How to Safely Truncate a String by Byte Length in Java (UTF-8 Solution)
How to Safely Truncate a String by Byte Length in Java (UTF-8 Solution)
In Java backend development, it’s common to enforce size limits on strings, such as:
- Database column byte limits
- API payload size constraints
- Logging or message size restrictions
A typical approach is:
value.substring(0, n);
However, this is not safe when dealing with UTF-8 encoding.

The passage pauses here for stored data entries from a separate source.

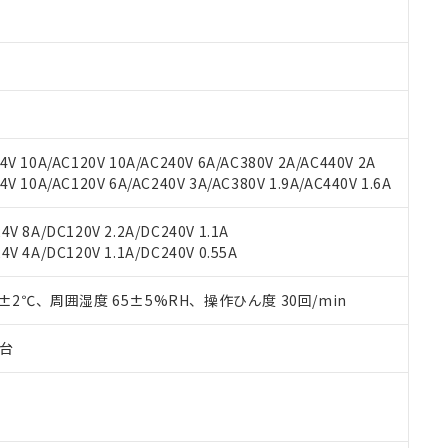
材料含有率が中国RoHSの基準値以下であることを示します。
材料含有率が中国RoHSの基準値を超えていることを示します。
、当社制御機器事業取扱商品の当社在庫状況および標準価格(税抜)
ら貴社製品のうち、外国為替および外国貿易法に定める商品（以下｢
質）：
す。当社販売部門へお問い合わせください。
 水銀(Hg) 1000ppm以下、 カドミウム(Cd) 100ppm以下、
たは国外への提供する場合は、日本国政府の輸出許可(または役務取
000ppm以下、ポリ臭化ビフェニル類(PBB) 1000ppm以下、ポリ臭化ジフェニルエーテル類(P
事業取扱商品の中には、本サービスの対象外となる商品もあること
手続きをとります。
キシル) (DEHP)(別名：DOP) 1000ppm以下、フタル酸ブチルベンジル（BBP） 100
(GB/T26572)：
以下、フタル酸ジイソブチル (DIBP) 1000ppm以下
び標準価格照会結果は、記載している更新日時点での社内データに
物を破棄する場合は、完全に破砕するなど、違法に輸出されないよ
(水銀) : 1000ppm、 Cd(カドミウム) : 100ppm、
業用監視および制御機器に対する適用除外項目は除く。
覧された時点での実際の在庫および標準価格とは異なる場合がある
1000ppm、 PBBs(ポリ臭化ビフェニル類) : 1000ppm、 PBDEs(ポリ臭化ジフェニルエーテル類
物質については閾値を超える意図的な使用がないことを確認しています。
上の在庫あり
 1000ppm、 DIBP(フタル酸ジイソブチル) : 1000ppm、 BBP(フタル酸ブチルベンジル) :
品を、核兵器、ミサイル、化学兵器、生物兵器またはその他武器並
チルヘキシル)) : 1000ppm
V 10A/AC120V 10A/AC240V 6A/AC380V 2A/AC440V 2A
況および標準価格はお客様のお取引先、またはお客様担当のオムロ
用いたしません。
 10A/AC120V 6A/AC240V 3A/AC380V 1.9A/AC440V 1.6A
ご相談ください。
は満たないが在庫あり
製品を第三者に販売する場合は、上記1、2および3の内容を当該第
機器販売店や当社販売拠点は「
販売ネットワーク
」をご確認くだ
販売先および販売に係わる関係者が違法に輸出するおそれがある場
用期限
び標準価格結果を当社の事前の承諾なく第三者に漏洩または開示し
え状況などにより、予定月が前後することがあります。
V 8A/DC120V 2.2A/DC240V 1.1A
(最新の在庫状況については、お客様のお取引先、またはお客様担当
V 4A/DC120V 1.1A/DC240V 0.55A
（10物質）のすべてが基準値以下であることを示します。
店・当社販売員にご確認ください)
能（部品リスト作成サービス）をご利用いただくには、I-Webメン
使用状況下において有害物質が外部に漏えいし、環境に深刻な影響を
あります。
0±2℃、周囲湿度 65±5%RH、操作ひん度 30回/min
機種、また在庫状況の情報を公開していない機種
ェブサイト上で当社にご登録された部品リストについて、当社およ
書ダウンロード
す。当社販売部門へお問い合わせください。
品・サービスに関するお客様との取引・商談に必要な範囲で利用す
合意する
キャンセル
子台
書をダウンロードすることができます。
利用者とは、
"個人情報の共同利用に関して"
の「1.共同利用者の
します。
10物質）の非含有証明書
明書（当社基準）
日時点で非含有を証明するもので、過去に遡って非含有を証明するも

The Core Problem: Characters ≠ Bytes
In UTF-8 encoding:
- ASCII characters → 1 byte
- Chinese characters → 3 bytes
- Emoji → 4 bytes
For example:
"hello" → 5 bytes
"你好" → 6 bytes
"😊" → 4 bytes
This means:
---Truncating by character count does NOT guarantee byte size limits
Does Java Provide a Built-in Solution?
No — Java does not provide a direct method to safely truncate a string by byte length.
While Java offers low-level APIs such as:
- CharsetEncoder
- ByteBuffer
- String.getBytes()
They are not designed for simple, safe truncation and require manual handling.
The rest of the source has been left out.